Дмитрий Минаев - Поэты «Искры». Том 2
Сотрудничавший в «Современнике» вплоть до его прекращения, Минаев в 1866 г. резко выступил против Некрасова в связи с его «муравьевской одой». Когда после покушения Каракозова М. Н. Муравьев был назначен председателем следственной комиссии, стало ясно, что готовится разгром всей революционной и радикальной России, в том числе — разгром левой журналистики. Желая спасти «Современник», Некрасов решился на отчаянный шаг. Английский клуб давал торжественный обед в честь Муравьева. Некрасов явился туда и прочел ему хвалебное стихотворение. Этот поступок вызвал злорадство в реакционных кругах, боль и возмущение у многих соратников и почитателей Некрасова. Минаев написал несколько стихотворений («Муза» и др.), искренних и сильных, в которых обличал поэта в измене. Разумеется, это была не измена, а ошибочный шаг, сделанный в порыве отчаяния и к тому же не спасший журнала. Скоро все убедились, что перешедшие в руки Некрасова «Отечественные записки» верны традициям «Современника», и «Искра» стала их ближайшим соратником, как прежде — «Современника». С середины 1868 г. Минаев стал систематически печататься в журнале Некрасова. Добрые отношения установились у него впоследствии со многими из основных сотрудников «Отечественных записок» — Г. И. Успенским, Н. К. Михайловским, Н. А. Демертом (не говоря уже о старом приятеле H. С. Курочкине).

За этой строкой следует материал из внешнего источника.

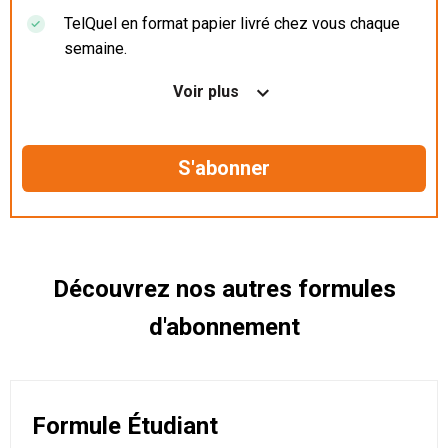
TelQuel en format papier livré chez vous chaque
semaine.
Nos articles en illimité sur ordinateur, tablette et
Voir plus
mobile.
Le magazine TelQuel en numérique avant la sortie
en kiosque.
Des informations confidentielles résérvées aux
abonnés.
Découvrez nos autres formules
d'abonnement
Formule Étudiant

Продолжая активно работать в «Искре», он, кроме того, возобновил в «Деле», выходившем вместо «Русского слова», свой «Дневник Темного человека» под новым названием — «С невского берега» и за новой подписью — «Аноним» (1868–1870). В конце 1860-х — начале 1870-х годов он поместил в «Деле» много других оригинальных и переводных произведений. Минаев сотрудничал также: в конце 1860-х годов в «Неделе», затем в «Маляре» (как карикатурист), в «Пчеле» Микешина, «Вестнике Европы», «Стрекозе», тифлисской «Фаланге» и других журналах. Но ни один журнал не мог предоставить Минаеву-сатирику столь широкого поля деятельности, как прекратившаяся в 1873 г. «Искра» или «Будильник» 1860-х годов. Последний хотя и продолжал выходить, но совсем измельчал, и Минаев лишь изредка помещал в нем свои стихотворения. Этим, равно как и некоторыми особенностями дарования Минаева, объясняется, что в конце 1870-х годов поэт перешел преимущественно к газетной работе; в газетах возможности были шире — фельетон становился непременной принадлежностью каждой большой газеты. В «Биржевых ведомостях», «Молве», «Петербургской газете», «Московском телеграфе» Минаев вел фельетонные обозрения «Чем хата богата» и «На часах (Из памятной книжки отставного майора Михаила Бурбонова)», как и раньше обильно включая в них свои сатиры и эпиграммы. Некоторое время он сотрудничал и в «Новостях» (фельетон «Телефон. Современные мотивы и отголоски» в 1878 г.).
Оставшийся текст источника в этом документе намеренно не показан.